Taking walks or exercising outside were still allowed under the order, with the only caveat being a recommendation from state health officials to restrict engaging in such activity only with members of the same household. The ban on gatherings of more than 10 people also remained in effect.
“I would encourage people to go and actually read the governor’s executive order that was issued yesterday, because in there it explicitly states who’s exempt and what isn’t … On page three of that other, there is a host of exemptions to what people can leave the house for,” Sommers said.
A better understanding of the law would also help with a flood of calls that Frederick police and other law enforcement agencies have received since Monday’s order went into effect at 8 p.m. that evening, the captain said.
“[The callers] think everybody is in violation of the order, but for all of these calls we’ve gotten for people who are supposedly not in compliance, I don’t think we’ve substantiated any of them,” Sommers said.

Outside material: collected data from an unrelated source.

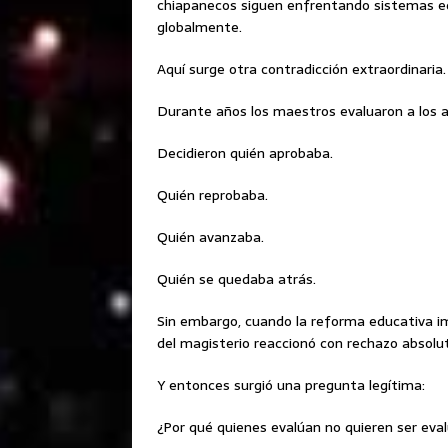
chiapanecos siguen enfrentando sistemas ed
globalmente.
Aquí surge otra contradicción extraordinaria.
Durante años los maestros evaluaron a los 
Decidieron quién aprobaba.
Quién reprobaba.
Quién avanzaba.
Quién se quedaba atrás.
Sin embargo, cuando la reforma educativa i
del magisterio reaccionó con rechazo absolu
Y entonces surgió una pregunta legítima:
¿Por qué quienes evalúan no quieren ser eva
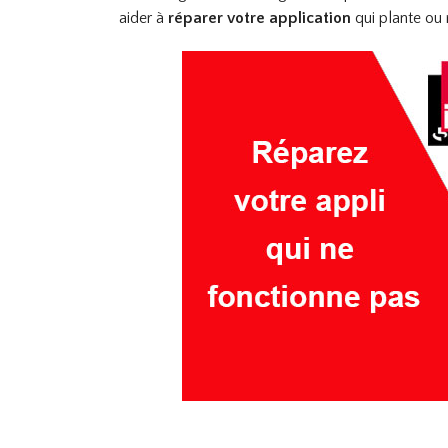
aider à
réparer votre application
qui plante ou 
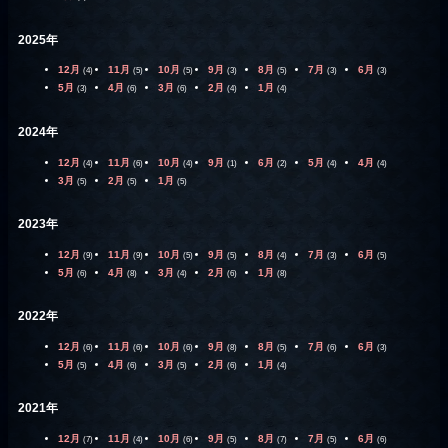
2025年
12月
11月
10月
9月
8月
7月
6月
(4)
(5)
(5)
(3)
(5)
(3)
(3)
5月
4月
3月
2月
1月
(3)
(6)
(6)
(4)
(4)
2024年
12月
11月
10月
9月
6月
5月
4月
(4)
(6)
(4)
(1)
(2)
(4)
(4)
3月
2月
1月
(5)
(5)
(5)
2023年
12月
11月
10月
9月
8月
7月
6月
(9)
(9)
(5)
(5)
(4)
(3)
(5)
5月
4月
3月
2月
1月
(6)
(8)
(4)
(6)
(8)
2022年
12月
11月
10月
9月
8月
7月
6月
(6)
(6)
(6)
(8)
(5)
(6)
(3)
5月
4月
3月
2月
1月
(5)
(6)
(5)
(6)
(4)
2021年
12月
11月
10月
9月
8月
7月
6月
(7)
(4)
(6)
(5)
(7)
(5)
(6)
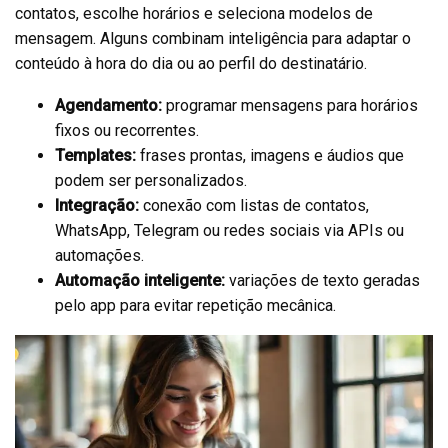
contatos, escolhe horários e seleciona modelos de
mensagem. Alguns combinam inteligência para adaptar o
conteúdo à hora do dia ou ao perfil do destinatário.
Agendamento:
programar mensagens para horários
fixos ou recorrentes.
Templates:
frases prontas, imagens e áudios que
podem ser personalizados.
Integração:
conexão com listas de contatos,
WhatsApp, Telegram ou redes sociais via APIs ou
automações.
Automação inteligente:
variações de texto geradas
pelo app para evitar repetição mecânica.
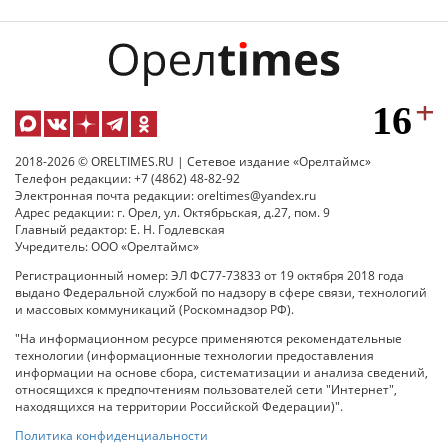
2018-2026 © ORELTIMES.RU | Сетевое издание «Орелтаймс»
Телефон редакции: +7 (4862) 48-82-92
Электронная почта редакции: oreltimes@yandex.ru
Адрес редакции: г. Орел, ул. Октябрьская, д.27, пом. 9
Главный редактор: Е. Н. Годлевская
Учредитель: ООО «Орелтаймс»
Регистрационный номер: ЭЛ ФС77-73833 от 19 октября 2018 года
выдано Федеральной службой по надзору в сфере связи, технологий
и массовых коммуникаций (Роскомнадзор РФ).
"На информационном ресурсе применяются рекомендательные
технологии (информационные технологии предоставления
информации на основе сбора, систематизации и анализа сведений,
относящихся к предпочтениям пользователей сети "Интернет",
находящихся на территории Российской Федерации)".
Политика конфиденциальности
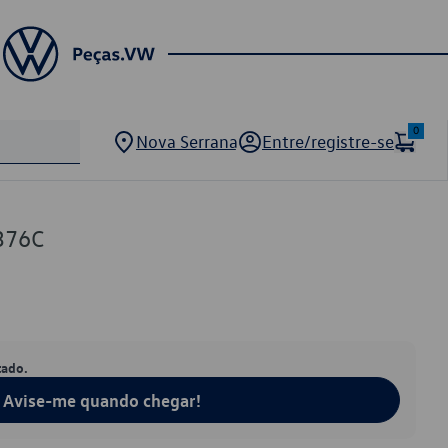
0
Nova Serrana
Entre/registre-se
376C
tado.
Avise-me quando chegar!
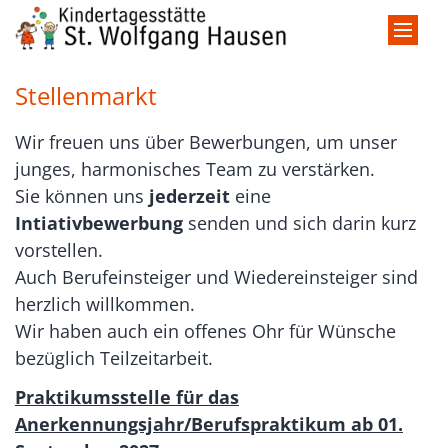
Zum Inhalt springen
Stellenmarkt
Wir freuen uns über Bewerbungen, um unser
junges, harmonisches Team zu verstärken.
Sie können uns
jederzeit
eine
Intiativbewerbung
senden und sich darin kurz
vorstellen.
Auch Berufeinsteiger und Wiedereinsteiger sind
herzlich willkommen.
Wir haben auch ein offenes Ohr für Wünsche
bezüglich Teilzeitarbeit.
Praktikumsstelle für das
Anerkennungsjahr/Berufspraktikum
ab 01.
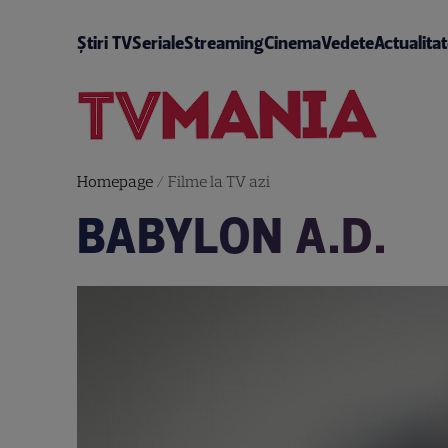
Știri TV
Seriale
Streaming
Cinema
Vedete
Actualita
Homepage
/
Filme la TV azi
BABYLON A.D.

Perhaps due to the widespread misconceptions about the order, many members of the public aren’t on the same page as police departments and other law enforcement agencies tasked with ensuring the order is followed.
If law enforcement officers find someone has deliberately failed to comply with the stay-at-home order, such as leaving their home for a non-essential, non-exempt reason, or attend an event or other gathering banned by the governor’s previous order, police can charge that person with a misdemeanor offense punishable upon conviction by a jail sentence of up to a year or a $5,000 fine or both, according to the order. With that being said, both Frederick police officers and local state troopers were given explicit instructions on enforcement of the order.
“Troopers will not make traffic stops simply to ask drivers where they are going to determine if their travel is essential or not,” a Maryland State Police press release issued Tuesday reads in part. “If, in the course of the regular performance of his [or] her duties, such as during a crash investigation or a traffic stop, the trooper develops information indicating the individual was engaged in non-essential travel, enforcement action can be taken, in consultation with the state’s attorney’s office in that jurisdiction.”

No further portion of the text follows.